Wat zou U ze op deze plek nog willen zeggen?
Ik zou zeggen: Ga er voor! Jullie kunnen het, want dat heb je al eerder laten zien. En deel je ervaringen vooral met anderen, zodat niet alleen jij kan profiteren maar ook al je medestudenten.
Kei- en keihard werken
Wat ziet U tijdens zo’n rondgang langs de verschillende wedstrijden?
Dat WorldSkills erg indrukwekkend is. Ik ben ook bij de vorige editie in 2013 in Leipzig in Duitsland geweest, maar dit is al weer zoveel groter.
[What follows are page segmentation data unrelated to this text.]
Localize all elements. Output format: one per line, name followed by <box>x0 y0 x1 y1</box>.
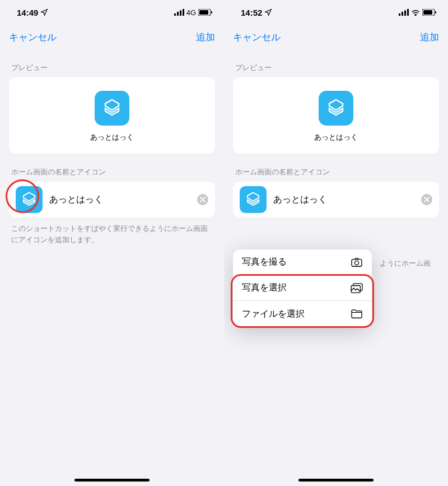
svg-rect-8 <box>402 12 403 16</box>
location-icon <box>40 8 48 16</box>
hint-text-partial: ようにホーム画 <box>380 258 431 269</box>
preview-section-label: プレビュー <box>224 49 448 77</box>
svg-rect-14 <box>352 259 362 266</box>
menu-choose-photo[interactable]: 写真を選択 <box>233 275 372 301</box>
preview-card: あっとはっく <box>233 77 439 154</box>
home-indicator[interactable] <box>298 479 374 482</box>
svg-rect-2 <box>180 11 181 16</box>
phone-left: 14:49 4G キャンセル 追加 プレビュー あっとはっく ホーム画面の名前と… <box>0 0 224 486</box>
svg-rect-5 <box>199 10 208 15</box>
icon-section-label: ホーム画面の名前とアイコン <box>224 154 448 182</box>
input-shortcut-icon[interactable] <box>240 186 267 213</box>
svg-rect-3 <box>183 9 184 16</box>
add-button[interactable]: 追加 <box>196 31 215 44</box>
preview-name: あっとはっく <box>314 132 358 142</box>
nav-bar: キャンセル 追加 <box>224 25 448 49</box>
network-label: 4G <box>186 8 196 17</box>
battery-icon <box>198 9 213 16</box>
preview-name: あっとはっく <box>90 132 134 142</box>
menu-choose-file[interactable]: ファイルを選択 <box>233 301 372 327</box>
svg-rect-6 <box>211 11 212 13</box>
svg-rect-1 <box>177 12 179 16</box>
menu-label: ファイルを選択 <box>242 308 305 320</box>
battery-icon <box>422 9 437 16</box>
folder-icon <box>351 309 363 319</box>
clear-button[interactable] <box>197 194 208 205</box>
menu-take-photo[interactable]: 写真を撮る <box>233 249 372 275</box>
menu-label: 写真を選択 <box>242 282 287 294</box>
status-bar: 14:49 4G <box>0 0 224 25</box>
signal-icon <box>399 9 409 16</box>
status-bar: 14:52 <box>224 0 448 25</box>
home-indicator[interactable] <box>74 479 150 482</box>
preview-card: あっとはっく <box>9 77 215 154</box>
hint-text: このショートカットをすばやく実行できるようにホーム画面にアイコンを追加します。 <box>0 217 224 245</box>
phone-right: 14:52 キャンセル 追加 プレビュー あっとはっく ホーム画面の名前とアイコ… <box>224 0 448 486</box>
icon-source-menu: 写真を撮る 写真を選択 ファイルを選択 <box>233 249 372 327</box>
svg-rect-7 <box>399 13 400 16</box>
menu-label: 写真を撮る <box>242 256 287 268</box>
name-input-row <box>233 182 439 217</box>
cancel-button[interactable]: キャンセル <box>233 31 281 44</box>
svg-rect-0 <box>174 13 176 16</box>
name-input-row <box>9 182 215 217</box>
svg-rect-13 <box>435 11 436 13</box>
wifi-icon <box>411 9 420 16</box>
status-time: 14:52 <box>241 8 262 17</box>
preview-section-label: プレビュー <box>0 49 224 77</box>
cancel-button[interactable]: キャンセル <box>9 31 57 44</box>
shortcut-icon <box>319 91 353 126</box>
signal-icon <box>174 9 184 16</box>
svg-point-15 <box>354 261 358 265</box>
svg-rect-9 <box>404 11 406 16</box>
svg-rect-12 <box>423 10 432 15</box>
icon-section-label: ホーム画面の名前とアイコン <box>0 154 224 182</box>
input-shortcut-icon[interactable] <box>16 186 43 213</box>
photo-library-icon <box>351 283 363 293</box>
svg-rect-10 <box>407 9 409 16</box>
status-time: 14:49 <box>17 8 38 17</box>
close-icon <box>424 197 430 202</box>
name-input[interactable] <box>267 195 421 205</box>
location-icon <box>264 8 272 16</box>
clear-button[interactable] <box>421 194 432 205</box>
add-button[interactable]: 追加 <box>420 31 439 44</box>
shortcut-icon <box>95 91 129 126</box>
camera-icon <box>351 257 363 267</box>
nav-bar: キャンセル 追加 <box>0 25 224 49</box>
close-icon <box>200 197 206 202</box>
name-input[interactable] <box>43 195 197 205</box>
Ik zie allemaal zeer gepassioneerde mensen die helemaal in hun eigen opdracht zitten en kei- en keihard werken om het zo goed mogelijk te doen.
Waarom is het voor U belangrijk om in Săo Paulo aanwezig te zijn?
Ik vind het belangrijk om te laten zien en door te geven wat het mbo allemaal voor kansen biedt, wat voor nieuwe opleidingen en uitdagingen er zijn. Zo heb ik net een hele gewikkelde opdracht bij het onderdeel mechatronica gezien (daarbij werken een werktuigbouwkundige en een elektrotechnicus samen, red.). Dat is mooi, want ik wil meer excellentieprogramma’s in het mbo. Daarbij krijg je meer aangeboden dan tijdens een reguliere opleiding. WorldSkills is een van de vormen, een zeer interessante bovendien.
Jet Bussemaker liet zich in Brazilie bijpraten door de Hollandse delegatie:
U raadt beroepenwedstrijden aan mbo-leerlingen dus van harte aan?
Zeker. Ik zeg altijd: Denk heel goed na over wat je later in je leven wilt doen en grijp daarbij de kansen die er zijn om je te kunnen onderscheiden. Je leert veel van zo’n vakwedstrijd, ook in een internationale context. Je leert collega’s kennen uit andere landen. Volgens mij stimuleert je dat op weg naar je toekomst. Mag je naar WorldSkills? Dat is een kans uit duizenden.
Niet ouderwets
Hoe belangrijk is vakmanschap nu en in de toekomst in ons land?
Het wordt alleen maar belangrijker. Mensen denken soms dat vakmanschap er niet meer toe doet, dat het iets ouderwets is. Dat het iets is van oude loodgieters en werknemers in garages, maar dat is al lang niet meer zo. Vakmanschap is ook mechatronica, zoals ik net noemde. Het is multimedia-design, het is ook gezondheidszorg. Zonder vakmanschap zijn we nergens.
En hoe staan we er wat betreft dat vakmanschap dan voor?
Goed. Ik heb hier in Săo Paulo ook aan een panel meegedaan met Brazilië, Rusland en Zuid-Korea. Als je ziet wat de uitdagingen van die landen nog zijn en die van ons, dan zie je dat we er heel goed voor staan. Nederland is goed in samenwerken, goed in creativiteit en we houden van uitdagingen.
Minister Bussemaker sprak op WorldSkills ook graphic design-exper (jurylid) Nick Lumatalale, docent grafische vormgeving op het Deltion College in Zwolle; links Ewald van Vliet, voorzitter Stichting Skills Netherlands:
Tijd moet rijp zijn
Bent U trots om hier in Brazilië zo veel jonge Nederlandse vaklui te zien?
Ja, het enthousiasme dat ik hier aantref maakt me wel trots.
Wordt het dan niet eens tijd voor WorldSkills in Nederland?
Misschien ooit, maar over dergelijke grote evenementen moet je heel goed nadenken. We hebben veel discussies over Olympische Spelen gehad, de tijd moet daar rijp voor zijn en het bedrijfsleven volledige gecommitteerd. Ik heb begrepen dat het bedrijfsleven in Brazilië bijvoorbeeld voor alle apparaten op WorldSkills heeft moeten zorgen. Ik heb voor het mbo nu een excellentieprogramma van vier jaar in het leven geroepen. Daarvan wil ik eerst leren en kijken wat het oplevert.